I love to write, particularly fantasy pieces.  I wrote this wonderful story last year during SoCNoC which I called Medusa’s Garden, but strangely I have struggled with it since I wrote it.  I should have really, it is a great story – well to me it is.  But there was something about it that just hasn’t quite clicked.

Until I read Plot & Structure by James Scott Bell.  He clearly defines Character Driven and Plot Driven stories.  This is what he says:

“Character Driven Stories – often implies a slower story with less action and more interior work.

Plot Driven Stories – heavy on the action and light on character work.”

This is a bit of a thunderbolt.  I have given Medusa out to people to read, and they probably think I am such a novice writer, yet I am not.  It is just that Medusa is a Character based story, focusing on the change within the person, whereas Chrystias, KQ&N are fantasy stories which are Plot driven.  I have had much more positive critique on KQ&N, so I have decided to put aside Medusa for now, and focus on something that is positive and good and work with that, and when I have the know-how, I will come back to Medusa’s Garden and make it stronger.

I think the bloody Gothic Novel is a combination of both, as it doesn’t really seem to have too much issue with it, and I am slowly working my way through this too, only because I am cautious about it being Character Driven, but the more I read, the more I believe it is a lovely blend of Character and Plot driven.

So now I know what the problem is, it shouldn’t be too hard to fix, right?  Wrong.  I have a little bit more research to do, and perhaps a visit to Greece to get a feel for the place might be in order… perhaps I need to buy a lotto ticket…


7 thoughts on “Character Driven Vs Plot Driven

  1. I’ve always thought of character driven stories, as those where the character drives the plot (events occur because of the characters’ actions, reactions and motivations), and plot-driven stories as those where plot drives the character (events force the character to act and react). That doesn’t mean that either should be slower or faster than the other. I’ve read some very fast paced character driven stories, and they’ve been fantastic.

    • They aren’t saying that character based are slow, they are slower in pace, because they focus more on the changes within the character.

      I too have read some fast action paced character stories, but Medusa’s Garden definitely ain’t one of them.

      I’m not saying that one is better than the other, just that I write one better than the other, and that means another learning curve for me.

  2. The distinction is particully important in fantasy. I seldom read a character based that I am impressed with. Its more fun to read about dragons and knights trying to kill each other. Who wants to hear about them getting together and discussing the purpose of existance? Its one of the things that keeps killing my forays into science fiction.

    In saying that I have read some really great literary fiction that is more character based.

    @WritersBlockNZ – The distinction is not so much about the character driving events or events driving the character. Its about the focus. Is most of the story about events (Lord of the Rings) or internal struggles (The Lovely Bones).

    • Yes Boredmormon, the Lovely Bones was definitely a Character Based story.
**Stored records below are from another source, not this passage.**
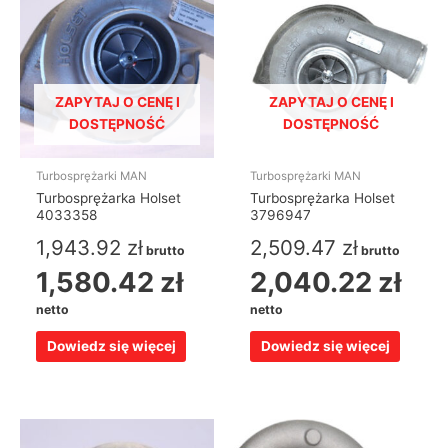
ZAPYTAJ O CENĘ I
ZAPYTAJ O CENĘ I
DOSTĘPNOŚĆ
DOSTĘPNOŚĆ
Turbosprężarki MAN
Turbosprężarki MAN
Turbosprężarka Holset
Turbosprężarka Holset
4033358
3796947
1,943.92
zł
2,509.47
zł
brutto
brutto
1,580.42
zł
2,040.22
zł
netto
netto
Dowiedz się więcej
Dowiedz się więcej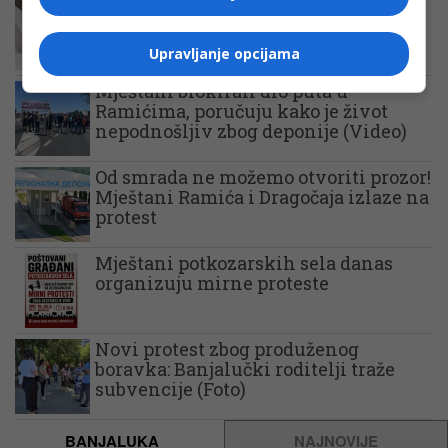
Pet dana bez vode: Mještani
banjalučkog naselja Dragočaj izlaze
na protest
Upravljanje opcijama
Mještani blokirali dio puta u
Ramićima, poručuju kako je život
nepodnošljiv zbog deponije (Video)
Od smrada ne možemo otvoriti prozor!
Mještani Ramića i Dragočaja izlaze na
protest
Mještani potkozarskih sela danas
organizuju mirne proteste
Novi protest zbog produženog
boravka: Banjalučki roditelji traže
subvencije (Foto)
BANJALUKA
NAJNOVIJE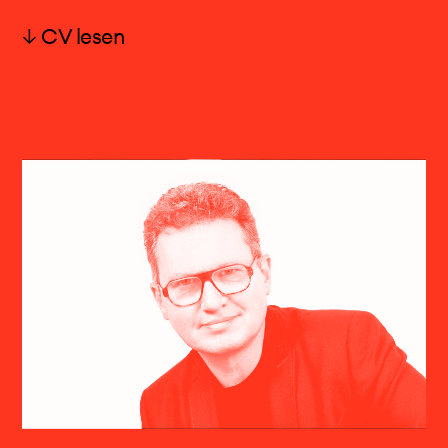
Kritische Theorie, Deutscher Idealismus
↓ CV lesen
Prof. Caspar Johannes Walter
Caspar Johannes Walter, geb. 1964 in
Frankfurt/Main, hatte Kompositionsunterricht
bei V. D. Kirchner (Wiesbaden), J. Fritsch und C.
Barlow (Musikhochschule Köln, 1985-90).
1985 war er Mitbegründer des Kölner
Thürmchen Verlages. Er erhielt eine Reihe
bedeutender Kompositionspreise und
Stipendien; die vom Deutschen Musikrat bei
Wergo herausgegebene Portrait-CD mit
Kammermusik von Caspar Johannes Walter
erhielt 1998 den Preis der deutschen
Schallplattenkritik. Sein Interesse als Interpret -
er ist Cellist in dem 1991 von ihm
mitbegründeten Thürmchen Ensemble - gilt vor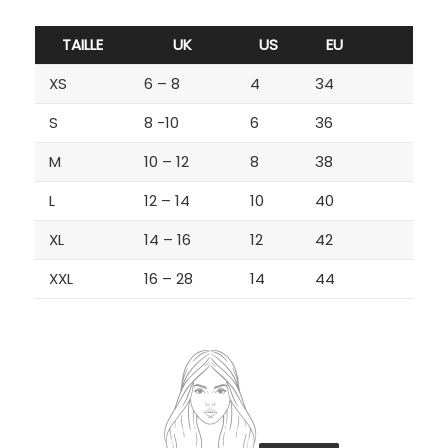
TAILLE
UK
US
EU
XS
6 – 8
4
34
S
8 -10
6
36
M
10 – 12
8
38
L
12 – 14
10
40
XL
14 – 16
12
42
XXL
16 – 28
14
44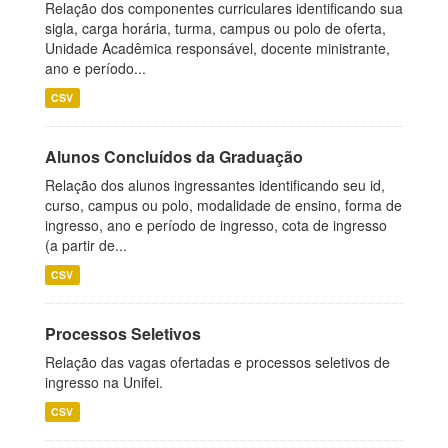
Relação dos componentes curriculares identificando sua
sigla, carga horária, turma, campus ou polo de oferta,
Unidade Acadêmica responsável, docente ministrante,
ano e período...
CSV
Alunos Concluídos da Graduação
Relação dos alunos ingressantes identificando seu id,
curso, campus ou polo, modalidade de ensino, forma de
ingresso, ano e período de ingresso, cota de ingresso
(a partir de...
CSV
Processos Seletivos
Relação das vagas ofertadas e processos seletivos de
ingresso na Unifei.
CSV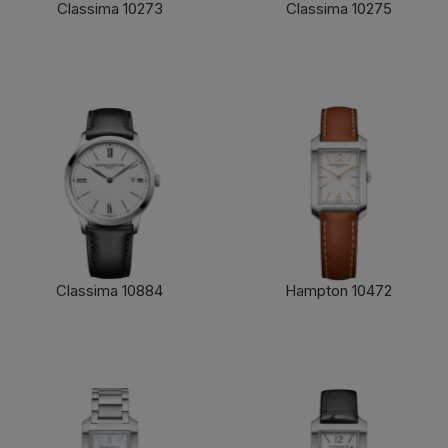
Classima 10273
Classima 10275
了解更多
了解更多
Classima 10884
Hampton 10472
了解更多
了解更多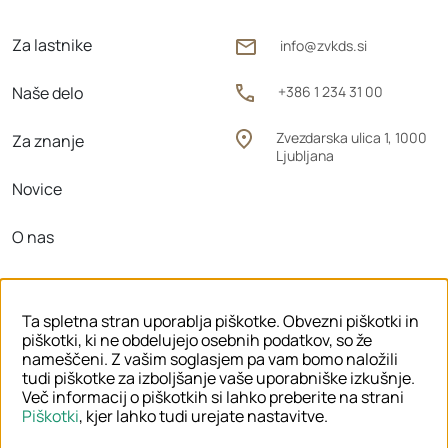
Za lastnike
info@zvkds.si
Naše delo
+386 1 234 31 00
Zvezdarska ulica 1, 1000
Za znanje
Ljubljana
Novice
O nas
Območne enote
Ta spletna stran uporablja piškotke. Obvezni piškotki in
piškotki, ki ne obdelujejo osebnih podatkov, so že
nameščeni. Z vašim soglasjem pa vam bomo naložili
tudi piškotke za izboljšanje vaše uporabniške izkušnje.
© 2026 ZVKDS
Več informacij o piškotkih si lahko preberite na strani
Piškotki
, kjer lahko tudi urejate nastavitve.
PRAVNO OBVESTILO
PIŠKOTKI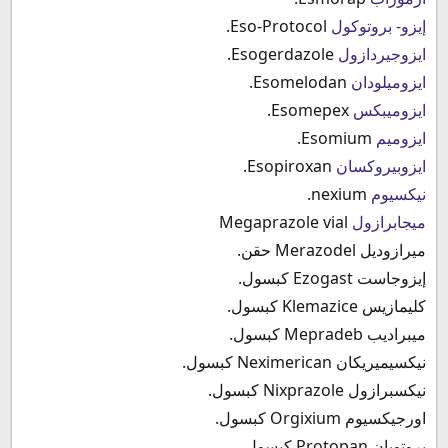
إيزو- بروتوكول
Eso-Protocol.
ايزوجيردازول
Esogerdazole.
ايزوميلودان
Esomelodan.
ايزوميبكس
Esomepex.
ايزوميم
Esomium.
ايزوبيروكسان
Esopiroxan.
نيكسيوم
nexium.
ميجابرازول
Megaprazole vial
ميرازوديل Merazodel حقن.
إيزوجاست Ezogast كبسول.
كليمازيس Klemazice كبسول.
ميبراديب Mepradeb كبسول.
نيكسيميريكان Neximerican كبسول.
نيكسبرازول Nixprazole كبسول.
اورجيكسيوم Orgixium كبسول.
بروتوبان Protopan كبسول.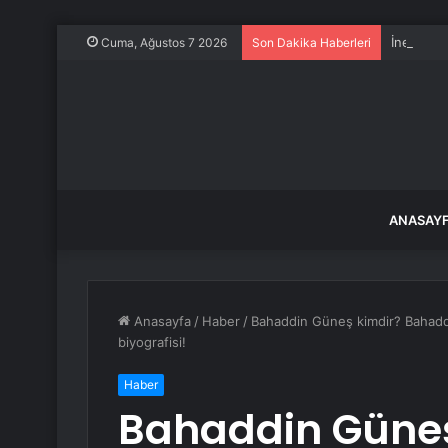
İnegöl’d
Cuma, Ağustos 7 2026
Son Dakika Haberleri
ANASAY
Anasayfa
/
Haber
/
Bahaddin Güneş kimdir? Bahaddi
biyografisi!
Haber
Bahaddin Güneş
Catcher in the Rye is an old classic which is character based.

      Thrillers also tend to be character based because they are focusing on how it affects the person. I want to write a plot based thriller, but haven’t quite worked out how that would go…

  3. You’re right about Medusa being a character driven story and perhaps it’s because you usually write more plot driven stories that you’re having to work at this one more. Though I would never argue with an excuse to visit Greece!